I sat on the other bed and dialed room service. I asked for chicken, garden salad, potato and a roll, plus a piece of hot apple pie and iced tea. I realized I hadn't eaten all day. When I put down the phone I saw that Edna was watching me, not in
a hateful way or a loving way, just in a way that seemed to say she didn't understand something and was going to ask me about it.

“When did watching me get so entertaining?” I said and smiled at her. I was trying to be friendly. I knew how tired she must be. It was after nine o'clock.

“I was just thinking how much I hated being in a motel without a car that was mine to drive. Isn't that funny? I started feeling like that last night when that purple car wasn't mine. That purple car just gave me the willies, I guess, Earl.”

“One of those cars
outside
is yours,” I said. “Just stand right there and pick it out.”

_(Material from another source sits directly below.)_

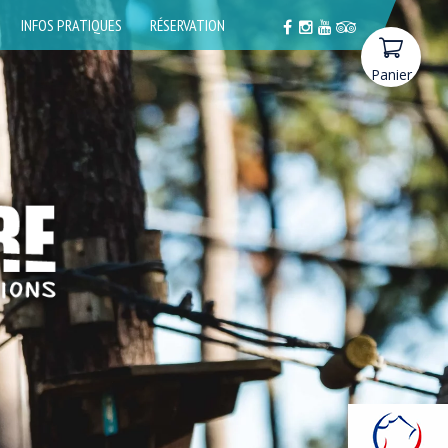
INFOS PRATIQUES
RÉSERVATION
Panier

“I know,” she said. “But that's different, isn't it?” She reached and got her blue Bailey hat, put it on her head, and set it way back like Dale Evans. She looked sweet. “I used to like to go to motels, you know,” she said. “There's something secret about them and free—I was never paying, of course. But you felt safe from everything and free to do what you wanted because you'd made the decision to be there and paid that price, and all the rest was the good part. Fucking and everything, you know.” She smiled at me in a good-natured way.

“Isn't that the way this is?” I was sitting on the bed, watching her, not knowing what to expect her to say next.